The Mi Kayin community statement quoted Ko Kyaw Hla, a Mi Kayin villager as saying; “We are concerned that the cement project will harm our local environment, health, sustainable livelihoods, and traditional way of life. We pray that the company will respect the voice of the local community, and that our natural resources will be protected for future generations.”
The first proposal to build a cement plant on Mi Kayin Mountain was put out by the Myanmar Cement and Mineral Production Co. Ltd and Myanmar Ji Dong Cement Co. Ltd in 2013 and 2014, but it was halted after local villagers strongly rejected it.
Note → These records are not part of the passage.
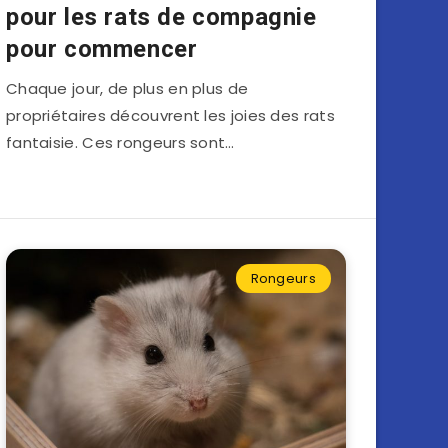
pour les rats de compagnie
pour commencer
Chaque jour, de plus en plus de
propriétaires découvrent les joies des rats
fantaisie. Ces rongeurs sont…
Rongeurs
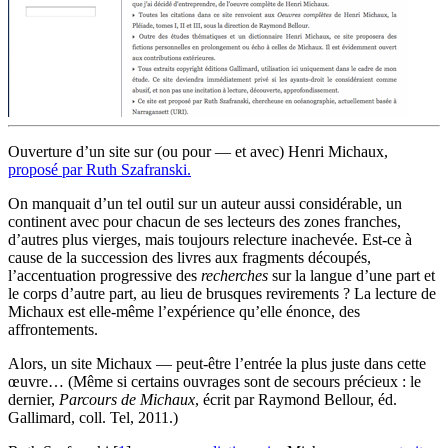
Ouverture d’un site sur (ou pour — et avec) Henri Michaux,
proposé par Ruth Szafranski.
On manquait d’un tel outil sur un auteur aussi considérable, un
continent avec pour chacun de ses lecteurs des zones franches,
d’autres plus vierges, mais toujours relecture inachevée. Est-ce à
cause de la succession des livres aux fragments découpés,
l’accentuation progressive des
recherches
sur la langue d’une part et
le corps d’autre part, au lieu de brusques revirements ? La lecture de
Michaux est elle-même l’expérience qu’elle énonce, des
affrontements.
Alors, un site Michaux — peut-être l’entrée la plus juste dans cette
œuvre… (Même si certains ouvrages sont de secours précieux : le
dernier,
Parcours de Michaux
, écrit par Raymond Bellour, éd.
Gallimard, coll. Tel, 2011.)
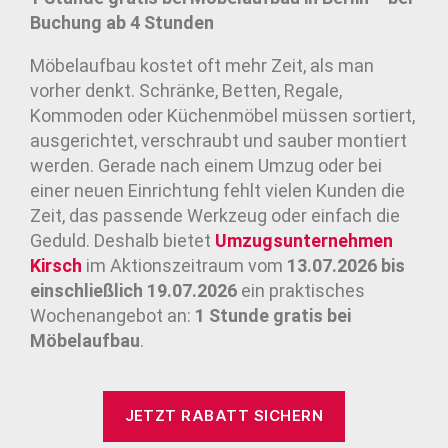
Buchung ab 4 Stunden
Möbelaufbau kostet oft mehr Zeit, als man
vorher denkt. Schränke, Betten, Regale,
Kommoden oder Küchenmöbel müssen sortiert,
ausgerichtet, verschraubt und sauber montiert
werden. Gerade nach einem Umzug oder bei
einer neuen Einrichtung fehlt vielen Kunden die
Zeit, das passende Werkzeug oder einfach die
Geduld. Deshalb bietet
Umzugsunternehmen
Kirsch
im Aktionszeitraum vom
13.07.2026 bis
einschließlich 19.07.2026
ein praktisches
Wochenangebot an:
1 Stunde gratis bei
Möbelaufbau
.
JETZT RABATT SICHERN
The proposal has now been revived again last week by Colonel Saw Chit Thu, a central advisory and management member of the Karen Border Guard Force (BGF), a government-backed militia whom the Mi Kayin community claim has a well-known record for corrupt business deals.
On March 19, a pre-consultation meeting organized by Colonel Saw Chit Thu was held in Hpa-an and attended by over 70 people including local villagers, representatives from community based organizations, Karen State government official, Karen Literature and Culture Committee, religious leaders and Karen armed groups such as Karen National Union, Democratic Karen Benevolent Army (DKBA), and Karen Peace Council (KNU/KNLA-PC).
Speaking at the meeting Colonel Saw Chit Thu talked about his plans for the cement factory.
“To build this cement plant, I visited China and observed a cement plant in Yunnan province. Their technology is high. So we’ll use high technology not to affect the environment. If it is allowed, people will get jobs and Karen state will also be developed. This meeting is held to know the public opinion whether we should do it or not.”
According to information shared at the pre-consultation meeting, the proposed cement plant will be invested in by a Chinese company and managed by Colonel Saw Chit Thu’s Chit Lin Myaing Company. The estimated amount of money to be invested in this proposed plant is US $3 billion. The power for the plant will be generated from a coal power plant that is included in the proposal.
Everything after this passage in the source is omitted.